Ceftarolibe dosage adjustment is considered necessary in patients with hepatic impairment see section 5. Request a representative now by filling out and sending the request form below. Complains of fever, productive cough, and sputum more copious than with her usual COPD flare-ups for the past 3 days.
Iinsert such circumstance, the discontinuation of therapy with ceftaroline fosamil and the use of supportive measures together with the administration of specific treatment for Clostridium difficile should be considered.
Zinforo 600 mg powder for concentrate for solution for infusion
There is no experience with ceftaroline in the treatment of CAP in the following patient groups: Clostridium difficile colitis see section 4. Ceftaroline or ceftaroline fosamil are not metabolised by CYP enzymes in vitrotherefore co-administered CYP inducers or inhibitors are unlikely to influence the pharmacokinetics of ceftaroline.
No data are available. Juvenile toxicity Intravenous bolus dosing of ceftaroline fosamil to suckling rats from post-natal day 7 to 20 was well tolerated at plasma exposures approximately 2-fold higher than those for paediatric patients.
The mean terminal elimination half-life of ceftaroline in healthy adults is approximately 2. Consideration should be given to official guidance on the appropriate use of antibacterial agents. When ceftaroline was administered during organogenesis, minor changes in foetal weight and delayed ossification of the interparietal bone were observed in the rat at exposures below that observed clinically. Zinforo mg powder for concentrate for solution for infusion.
After reconstitution, 1 ml of the solution contains 30 mg of ceftaroline fosamil.
In vitro results do not necessarily correlate with how the antibiotic will work in people. Ceftaroline should be used with caution in patients with a history of non-severe hypersensitivity reactions to any other beta-lactam antibiotics e.
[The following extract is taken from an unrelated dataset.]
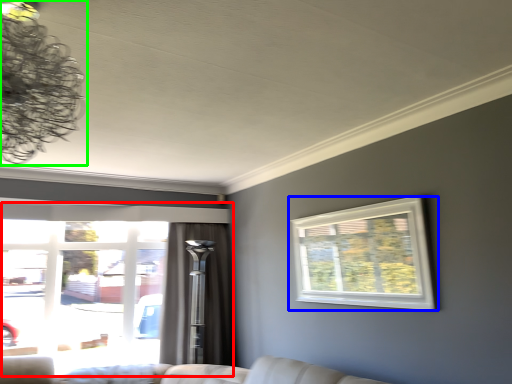 Question: Which object is positioned closest to window (highlighted by a red box)? Select from window (highlighted by a blue box) and lamp (highlighted by a green box).

Choices:
 (A) window
 (B) lamp

Answer: (A) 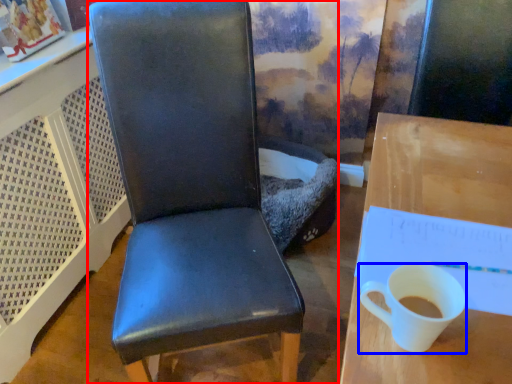 Question: Which of the following is the closest to the observer, chair (highlighted by a red box) or coffee cup (highlighted by a blue box)?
In pooled human liver microsomes, metabolic turnover was low for ceftaroline, indicating that ceftaroline is not metabolised by hepatic CYP enzymes. Resistance may also be mediated by bacterial impermeability or drug efflux pump mechanisms. Once the intravenous solution is prepared with diluents listed in section 6.
If you are a patient, and have any questions, please discuss them with your doctor or healthcare professional. Paediatric population As with adults, the interaction potential is expected to be low in paediatrics. PK-PD analyses suggest that dosing of adults or adolescents from 12 years and 33 kg with ceftaroline every 8 hours using 2-hour infusions may treat cSSTI due to S.
Infect Dis Clin Pract. Renal changes were not reversible but were reduced in severity following a 4 week recovery period.